Inizio21 agosto 2024, si prevede che questi cambiamenti avranno un impatto sulla crescente comunità di espatriati e nomadi digitali, in particolare alla luce del nuovo visto per nomadi digitali della Turchia. Questo visto mira ad attrarre lavoratori remoti internazionali ma, a causa delle nuove norme fiscali, potrebbe presentare sfide inaspettate.

Per saperne di più:Le 10 migliori città per nomadi digitali ed espatriati nel 2024

Nuove soglie fiscali per gli acquirenti online

I consumatori e gli espatriati turchi in precedenza godevano di tasse relativamente basse sugli acquisti internazionali effettuati online.

Beni valutatifino a 150€ venivano tassati al 18%nel caso in cui siano stati acquistati dall'Unione Europea (UE) e del 30% se acquistati da paesi extra UE.

Tuttavia, ilsoglia esentasseVolereridurreA€30secondo le nuove norme fiscali. Ecco unpanoramicadelle nuove modifiche:

  • Gli articoli acquistati dall'UE saranno soggetti a un'imposta del 30%.
  • Gli articoli acquistati da paesi extra UE saranno soggetti a un'imposta del 60%.

Ciò significa un significativoaumentonelcosto degli oggetti di uso quotidianoche vengono ordinati da piattaforme internazionali come Shein e TEMU.

Secondo Muhammet Bayram, commercialista ed economista, la nuova normativa fiscale mira a proteggere il mercato internoincoraggiare gli acquisti localiEridurre la concorrenza dei venditori internazionali. Questo cambiamento avrà un impatto particolare per gli articoli di lusso.

Costi aggiuntivi per beni di lusso

Le nuove norme impongono anche tasse aggiuntivearticoli di lusso. Questi includono prodotti decorativi, elettronica, piccoli elettrodomestici da cucina e alcuni accessori moda. Per esempio:

  • Un articolo da € 30 proveniente dall'UE sarà tassato al 30%, più un'ulteriore imposta fissa del 20% se classificato come articolo di lusso.
  • Un articolo da € 100 proveniente da un paese extra UE verrà tassato al 60%, potenzialmente raddoppiando il costo totale dopo aver incluso altre commissioni.

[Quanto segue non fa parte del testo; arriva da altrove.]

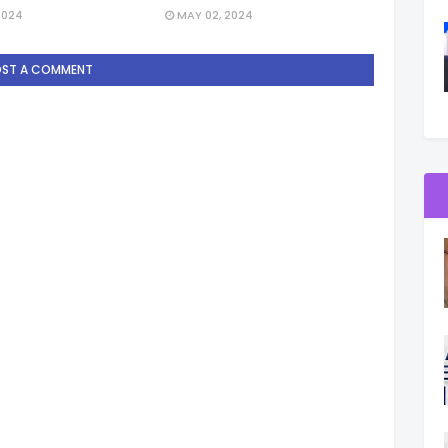
2024
MAY 02, 2024
OST A COMMENT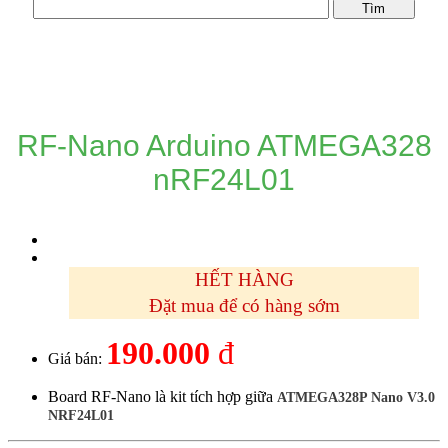
DANH MỤC SẢN PHẨM
RF-Nano Arduino ATMEGA328
nRF24L01
HẾT HÀNG
Đặt mua để có hàng sớm
190.000
đ
Giá bán:
Board RF-Nano là kit tích hợp giữa
ATMEGA328P Nano V3.0
NRF24L01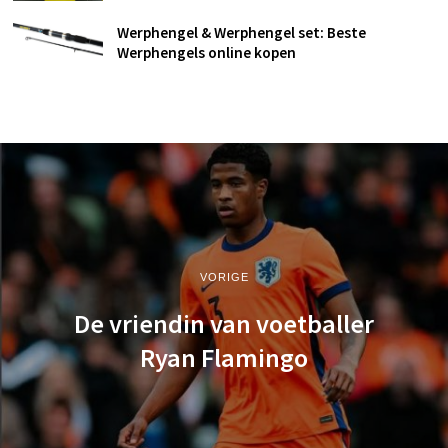
Werphengel & Werphengel set: Beste
Werphengels online kopen
VORIGE
De vriendin van voetballer
Ryan Flamingo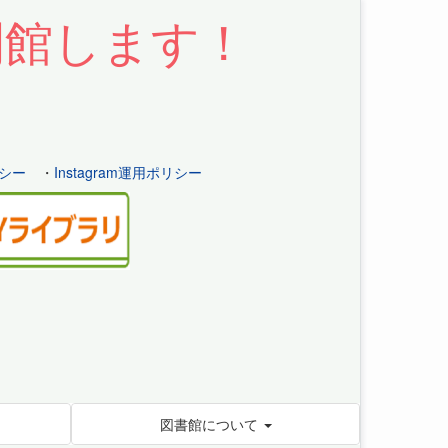
開館します！
シー
・
Instagram運用ポリシー
図書館について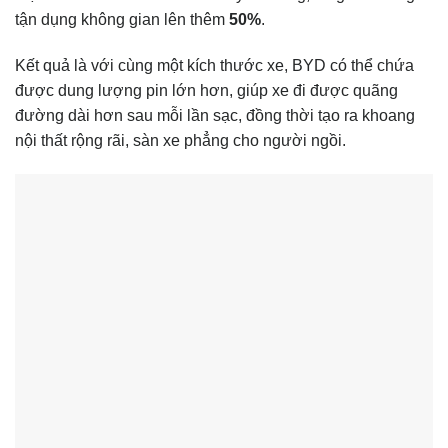
tận dụng không gian lên thêm
50%
.
Kết quả là với cùng một kích thước xe, BYD có thể chứa
được dung lượng pin lớn hơn, giúp xe đi được quãng
đường dài hơn sau mỗi lần sạc, đồng thời tạo ra khoang
nội thất rộng rãi, sàn xe phẳng cho người ngồi.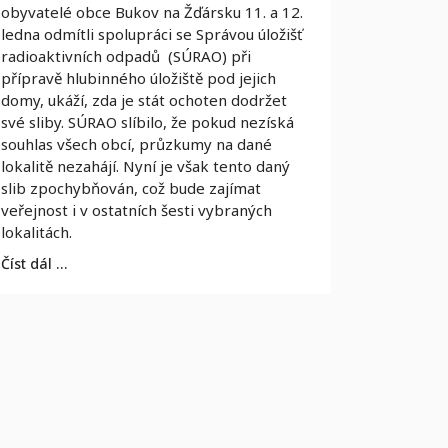
obyvatelé obce Bukov na Žďársku 11. a 12.
ledna odmítli spolupráci se Správou úložišť
radioaktivních odpadů (SÚRAO) při
přípravě hlubinného úložiště pod jejich
domy, ukáží, zda je stát ochoten dodržet
své sliby. SÚRAO slíbilo, že pokud nezíská
souhlas všech obcí, průzkumy na dané
lokalitě nezahájí. Nyní je však tento daný
slib zpochybňován, což bude zajímat
veřejnost i v ostatních šesti vybraných
lokalitách.
Číst dál …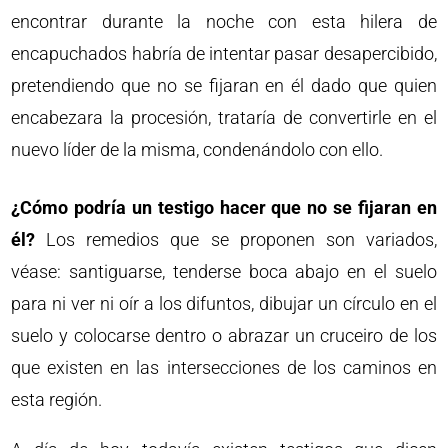
encontrar durante la noche con esta hilera de
encapuchados habría de intentar pasar desapercibido,
pretendiendo que no se fijaran en él dado que quien
encabezara la procesión, trataría de convertirle en el
nuevo líder de la misma, condenándolo con ello.
¿Cómo podría un testigo hacer que no se fijaran en
él?
Los remedios que se proponen son variados,
véase: santiguarse, tenderse boca abajo en el suelo
para ni ver ni oír a los difuntos, dibujar un círculo en el
suelo y colocarse dentro o abrazar un cruceiro de los
que existen en las intersecciones de los caminos en
esta región.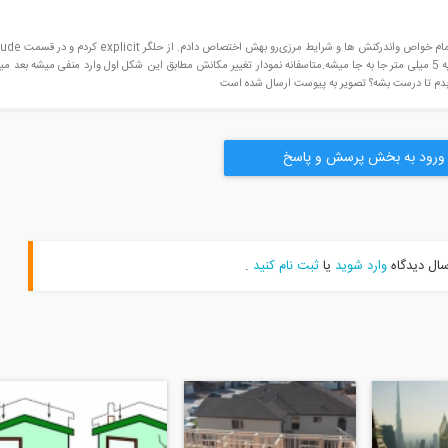
با سلام. من یه قطعه solid در آباکوس مدل سازی کردم و تمام
یه smooth step براش در نظر گرفتم که در مدت 10 ثانیه 5 میلی متر جا به جا میشه.متاسفانه نمودار تغییر مکانش مطابق این شکل اول وارد منفی میشه بع
م بدم تا درست بشه؟ تصویر به پیوست ارسال شده است
ورود به بخش پرسش و پاسخ
سال دیدگاه
وارد شوید
یا
ثبت نام کنید
.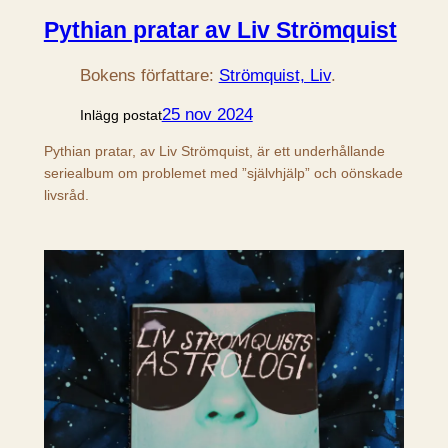
Pythian pratar av Liv Strömquist
Bokens författare:
Strömquist, Liv
.
25 nov 2024
Inlägg postat
Pythian pratar, av Liv Strömquist, är ett underhållande
seriealbum om problemet med ”självhjälp” och oönskade
livsråd.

Per gli espatriati e i nomadi digitali che fanno affidamento su determinati prodotti provenienti dall’estero, queste nuove tasse possono comportare un impatto significativoaumentare il costo della vita in Turchia. Ciò potrebbe scoraggiare l’importazione non solo di beni di lusso, ma anche di strumenti di lavoro essenziali.

Trova appartamenti perfetti in affitto a Istanbul

Le nuove norme fiscali coincidono con il lancio del visto per nomadi digitali della Turchia, che mira a farloattrarre imprenditori e lavoratori a distanza. Sebbene il visto offra nuove opportunità, l’aumento dei costi di importazione di beni essenziali potrebbe rappresentare una sorpresa sgradita per coloro che intendono trasferirsi in Turchia.

Per le persone chefare spesso acquisti all'estero, c'è un certo sollievo. Le nuove regolenon si applicano agli oggetti personali riportati da viaggi all'esterose rientrano nei limiti dell'uso personale.

Tuttavia, gli articoli spediti in Turchia dopo il 21 agosto 2024 saranno soggetti alle nuove tasse.

Mentre la Turchia implementa queste nuove normative, è importante che i residenti attuali e potenziali rimangano informati.